Le gros plan d’Andy Anderson sur les mains de Ben Ferencz, 99 ans, tenant son portrait dans son uniforme de soldat, pris il y a 80 ans, capture ce quelque chose d’ineffable qui se produit lorsqu’un créateur d’images reconnaît le cadeau qui lui est fait. Sur la photographie prise par Ohad Zwigenburg de Lia Hoover et Judith Barnea, des jumelles rescapées des expériences du Dr Mengele, on aperçoit deux ombres au mur derrière elles, tel un rappel effrayant de ce que l’on pourrait considérer comme « l’inexplicable », un effet qui ajoute de la gravité à un propos déjà difficile.

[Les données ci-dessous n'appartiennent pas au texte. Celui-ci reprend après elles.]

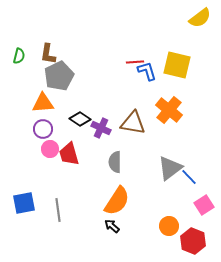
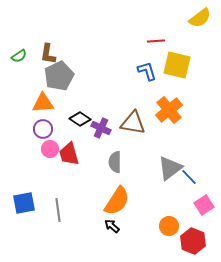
green semicircle: rotated 42 degrees clockwise
red line: moved 21 px right, 21 px up
orange cross: rotated 12 degrees clockwise
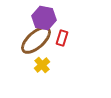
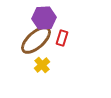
purple hexagon: rotated 15 degrees counterclockwise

Pourtant, tous ces visages et toutes ces histoires auront-ils un impact significatif, et donneront-ils un coup de frein au glissement vers un déni récemment apparu ? Les événements d’« art après Auschwitz » sont-ils condamnés à s’adresser à un seul public, à être vus et lus par ceux qui savent déjà quelque chose de l’un des chapitres les plus sombres de l’histoire ? En fin de compte, les survivants qui doivent témoigner ont l’énorme responsabilité de partager leur histoire, quelle que soit la méthode ou le résultat. Pour combler ce gouffre béant qui se creuse chaque jour davantage, les récits de la brutalité de cet « enfer sur terre » devraient être obligatoirement dispensés dans toutes les écoles. Pourtant, au début de cette année 2022, seuls dix-neuf États américains ont pour obligation d’inclure l’enseignement de la Shoah dans les écoles. Les rappels constants sur les camps de la mort ne peuvent pas aller plus loin ; en effet, il est très difficile de transmettre la vérité sur la guerre à ceux qui n’y étaient pas, car les histoires des survivants sont extrêmement difficiles à transmettre.

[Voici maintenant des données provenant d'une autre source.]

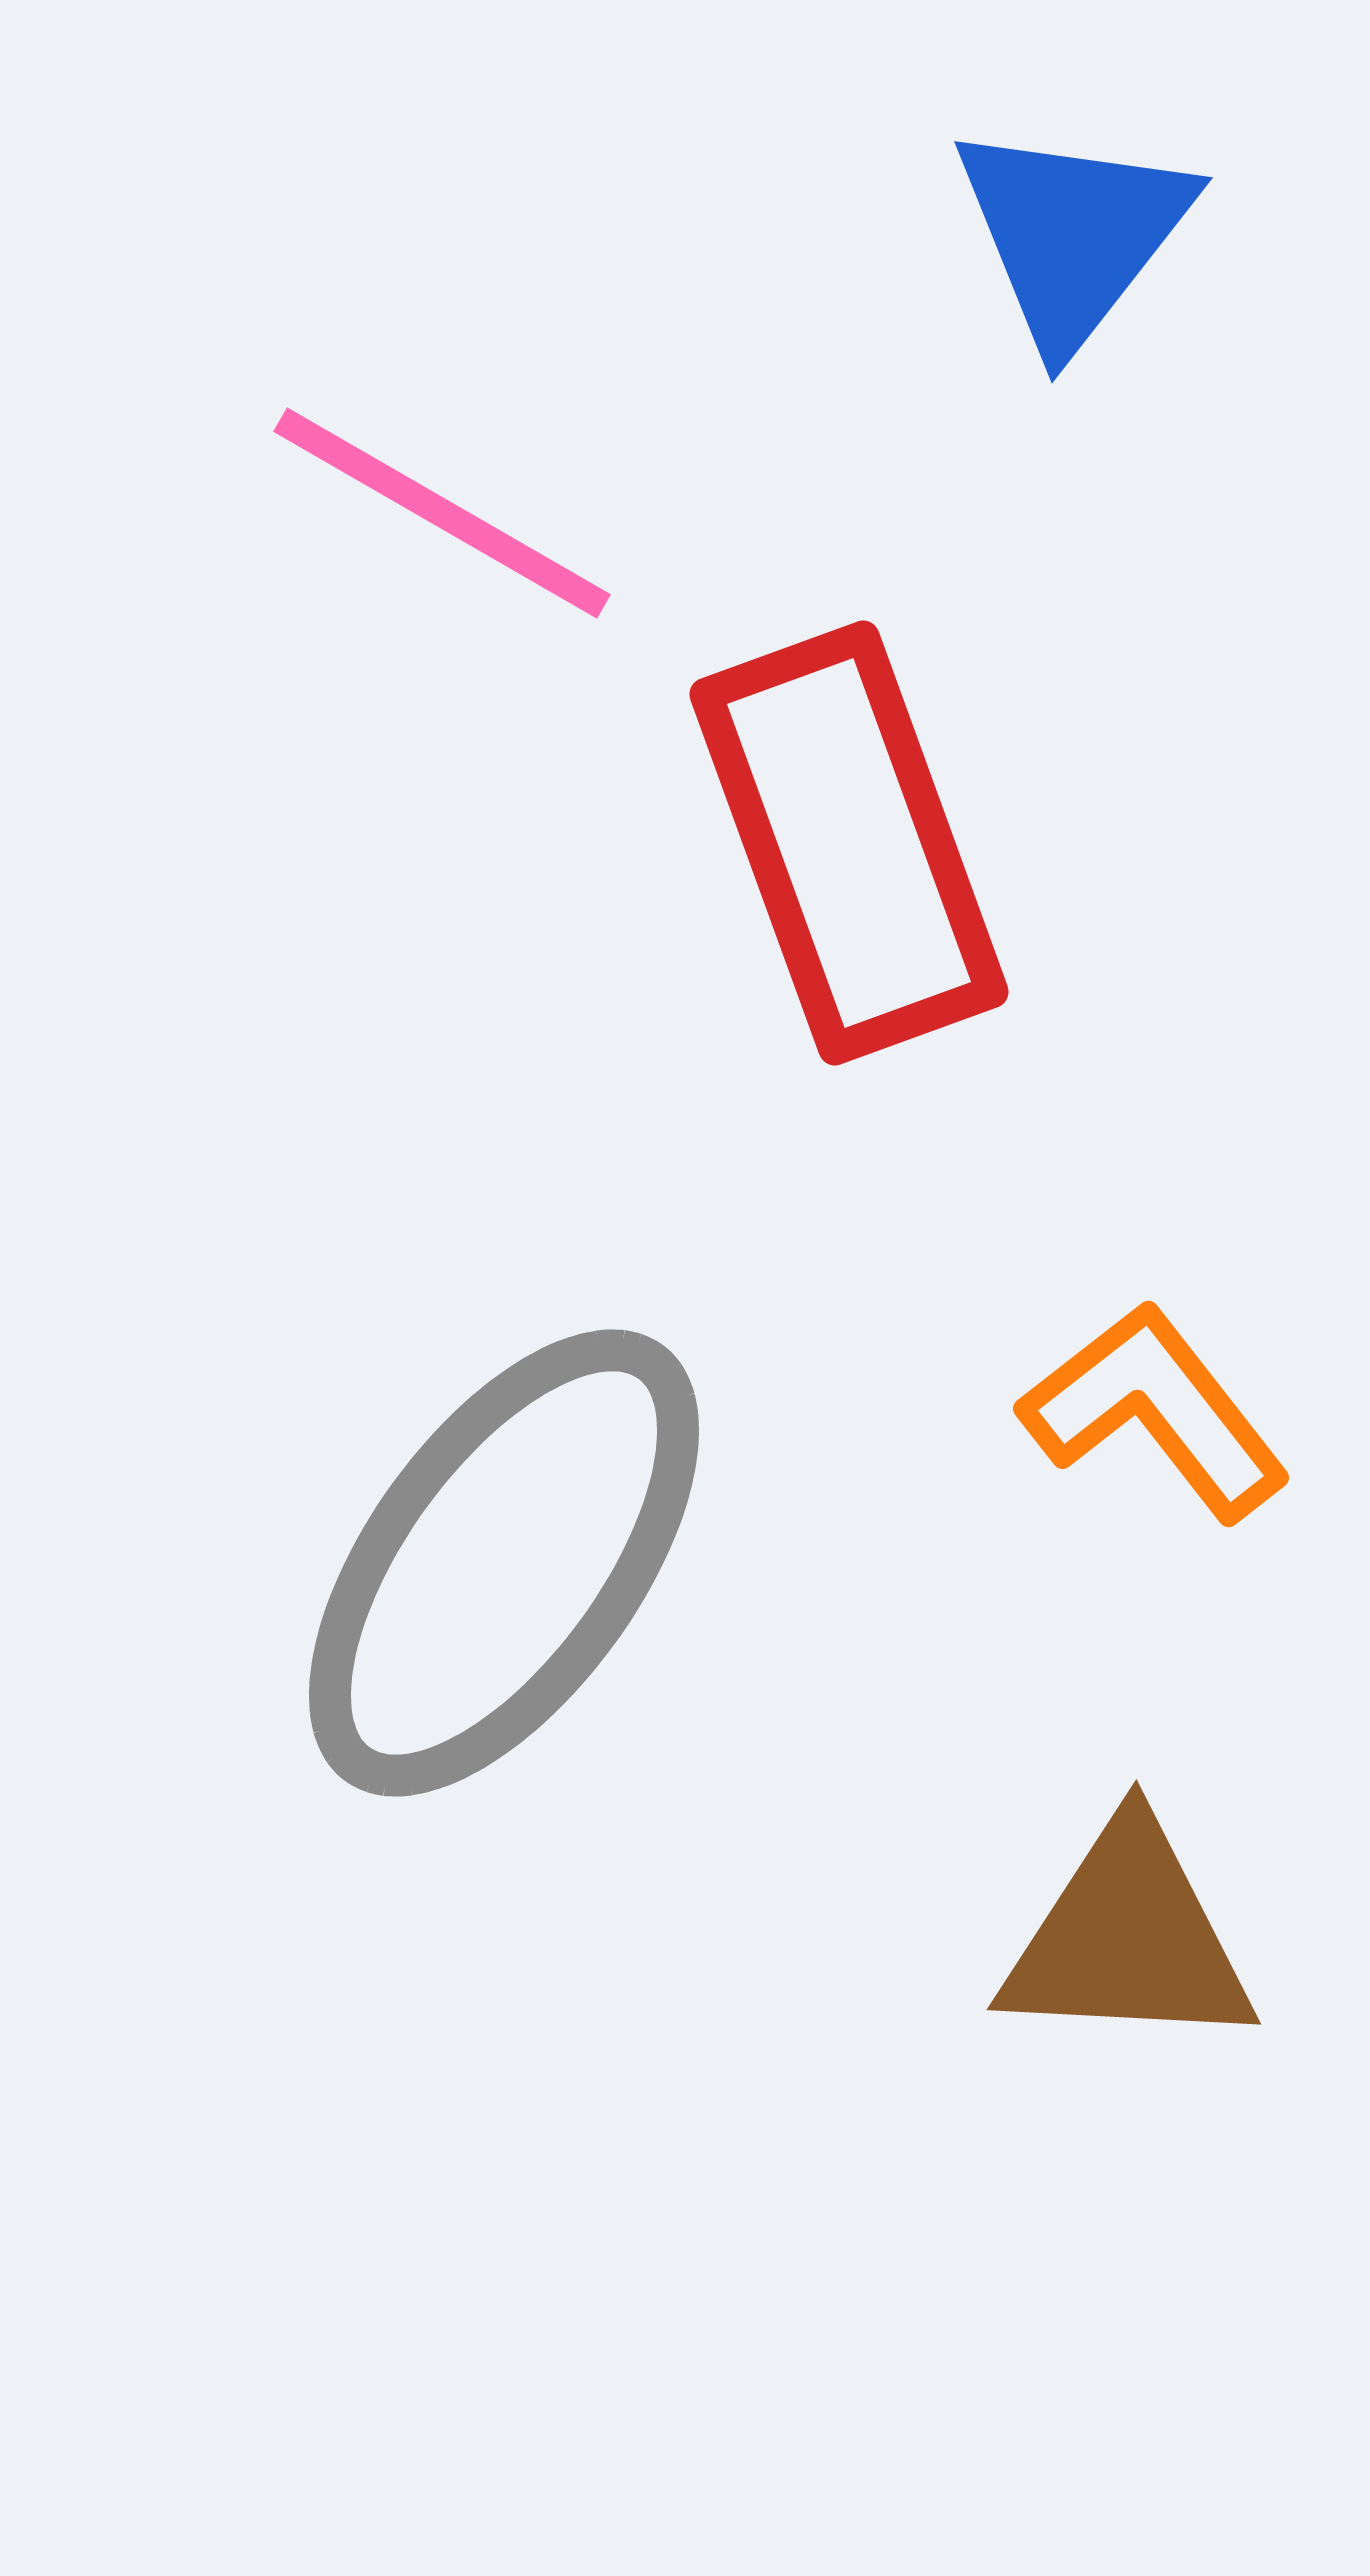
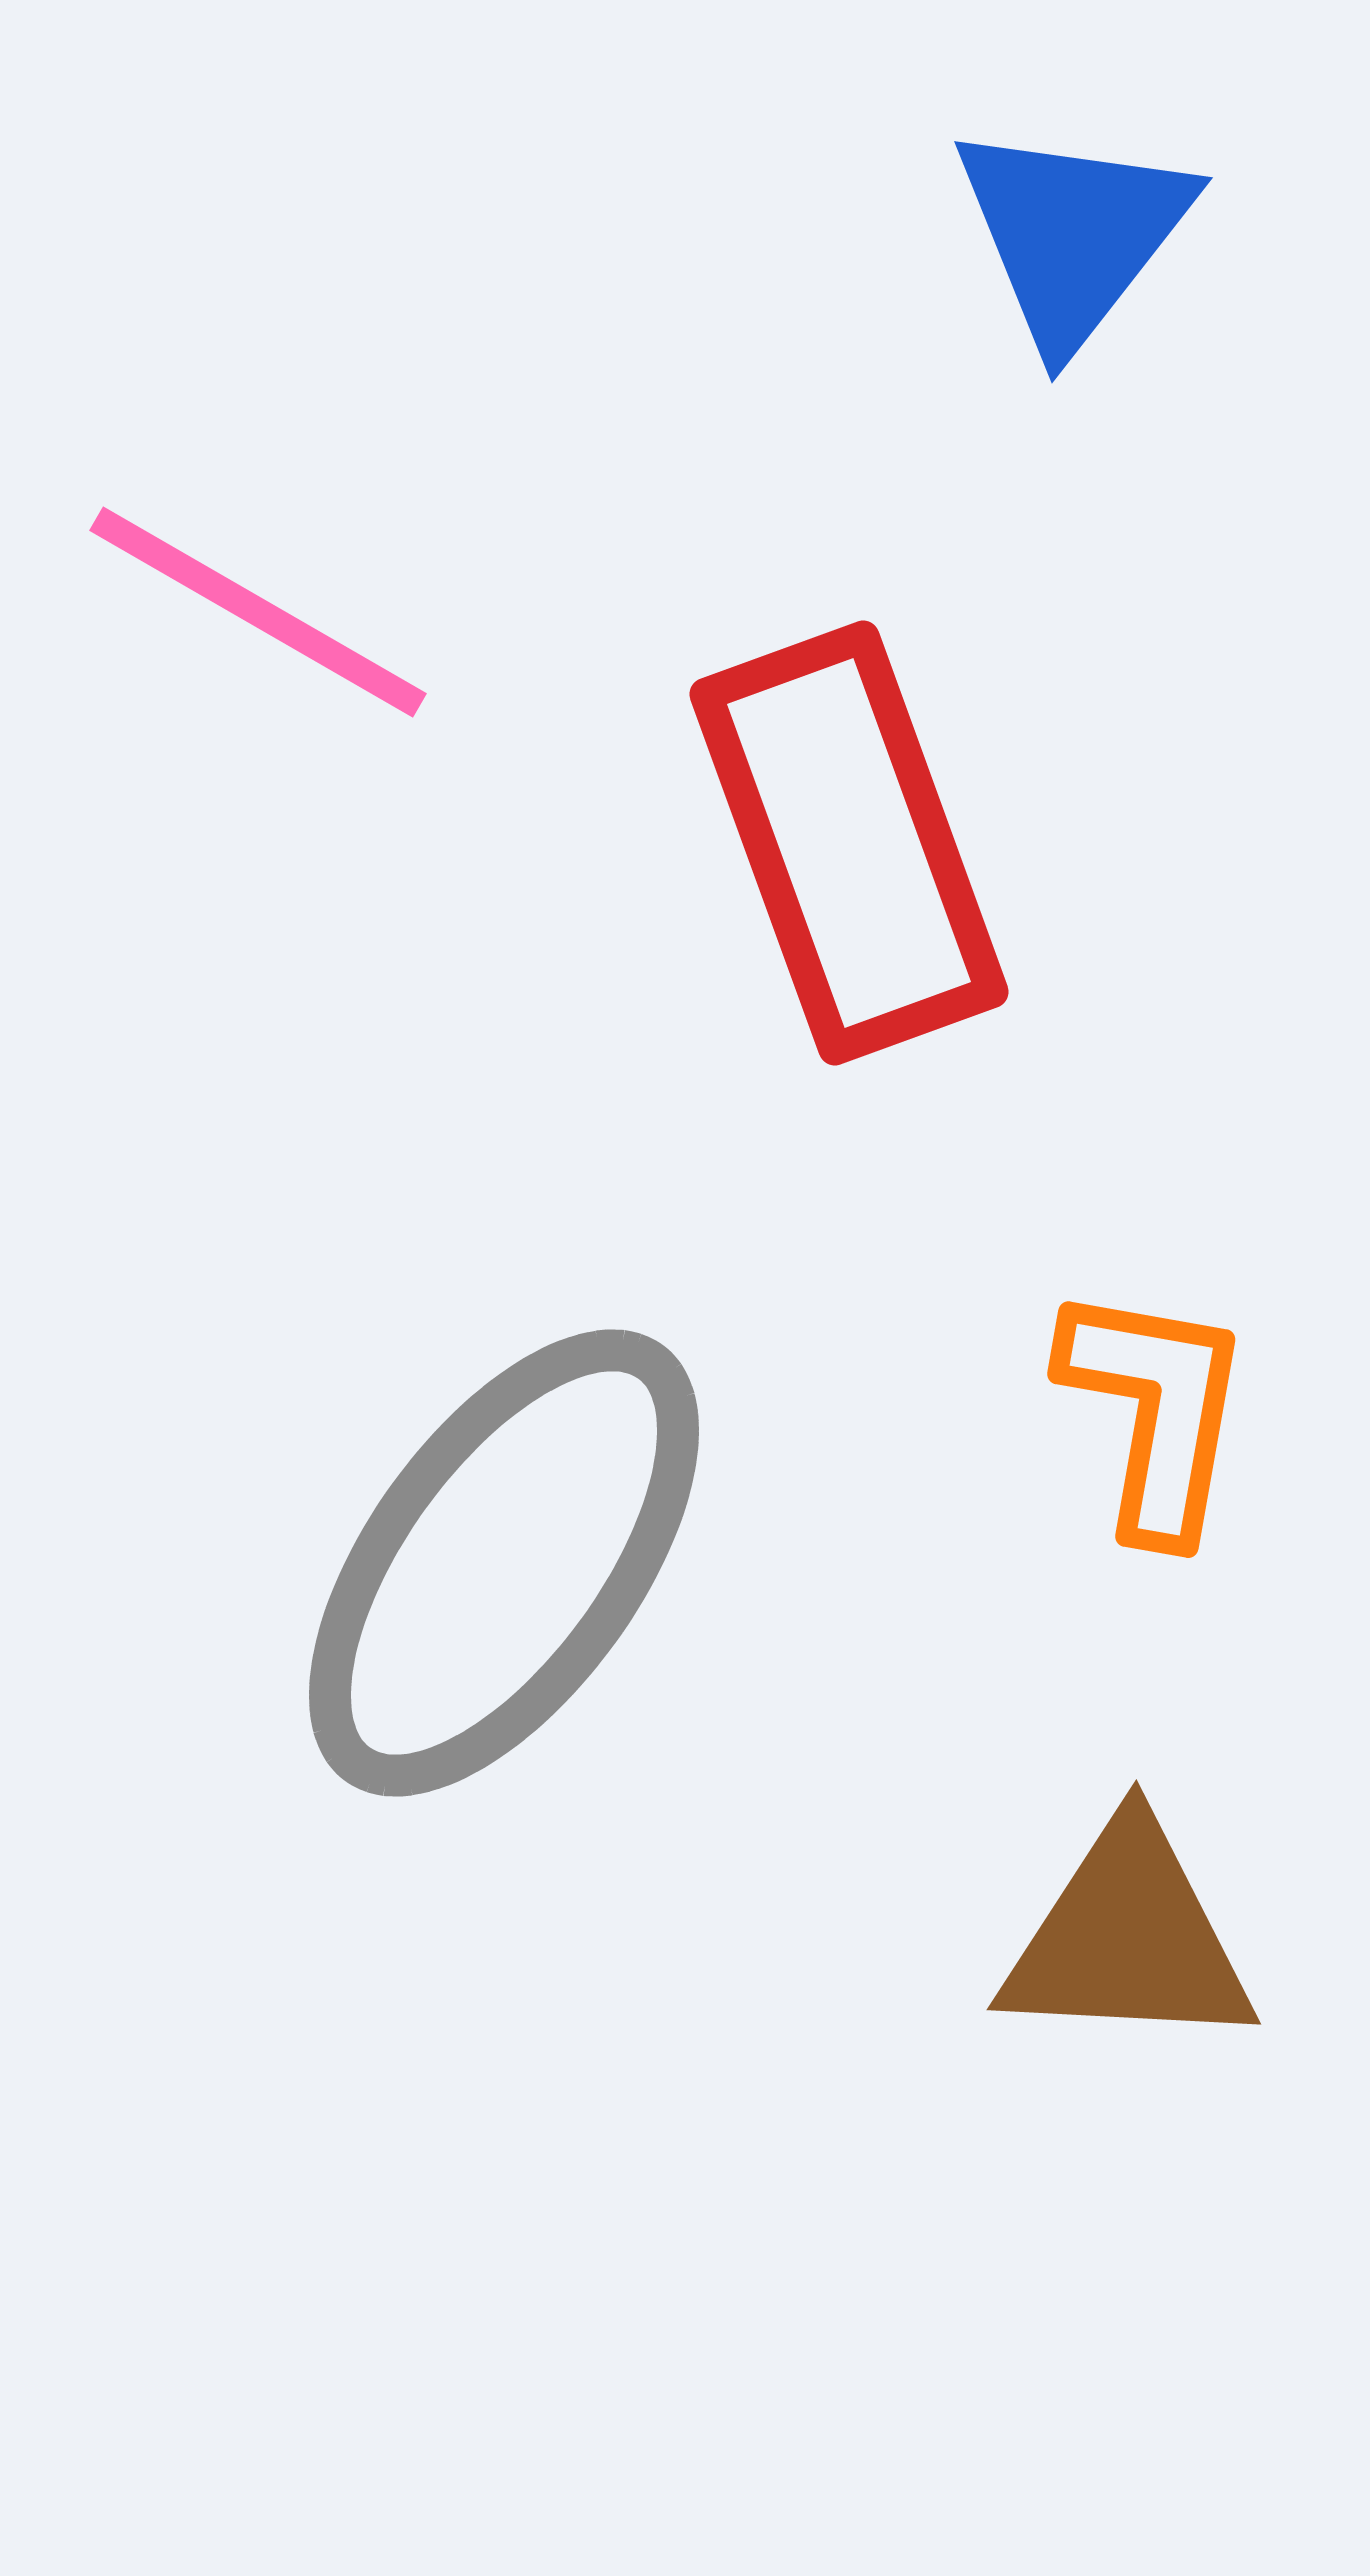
pink line: moved 184 px left, 99 px down
orange L-shape: rotated 48 degrees clockwise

La détermination de Rina et Jim à poursuivre cette mission est tout simplement miraculeuse. Porteur d’espoir, le projet Lonka est en cours et bien vivant. Il a été exposé à l’ONU, à la Willy-Brandt-Haus de Berlin et, plus récemment, sur la place Safra à Jérusalem, à l’extérieur de l’Hôtel de ville. Malheureusement, il y a quelques mois à peine, le portrait de Peggy Parnass, 94 ans, réalisé par Axel Martin, a été dégradé pour la cinquième fois depuis le mois d’avril dernier, ce que Jim Hollander décrit comme un acte anti-féministe et non antisémite, très probablement perpétré par des éléments farouchement ultra-orthodoxes. Et parce qu’on peut interpréter cela comme une forme d’antisémitisme, il est réconfortant de voir que le 20 janvier de cette année, la résolution israélienne pénalisant toute négation et déformation de l’Holocauste et des événements qui l’entourent a été adoptée par l’ONU.
Comme l’écrit Jim, « …en Israël, l’Holocauste est partout. Les monuments, les histoires personnelles et les jours où les sirènes retentissent durant deux minutes, quand la nation tout entière s’immobilise dans le souvenir et l’hommage. » Il est donc normal qu’un projet de cette envergure et de cette ambition soit né dans le lieu même où des milliers de survivants se sont installés après la guerre, un lieu où les Juifs ne seraient plus persécutés, qu’ils pratiquent ou non leur religion.
Max Hirshfeld est un photographe américain qui a grandi dans une maison pleine de livres et de disques. Ses parents ont survécu à Auschwitz et se sont installés dans une petite ville de l’Alabama. Son père, enfant prodige qui jouait du piano avec l’Orchestre philharmonique de Varsovie à l’âge de neuf ans, l’a poussé à explorer les arts avec une curiosité façonnée par des générations d’activités intellectuelles et artistiques.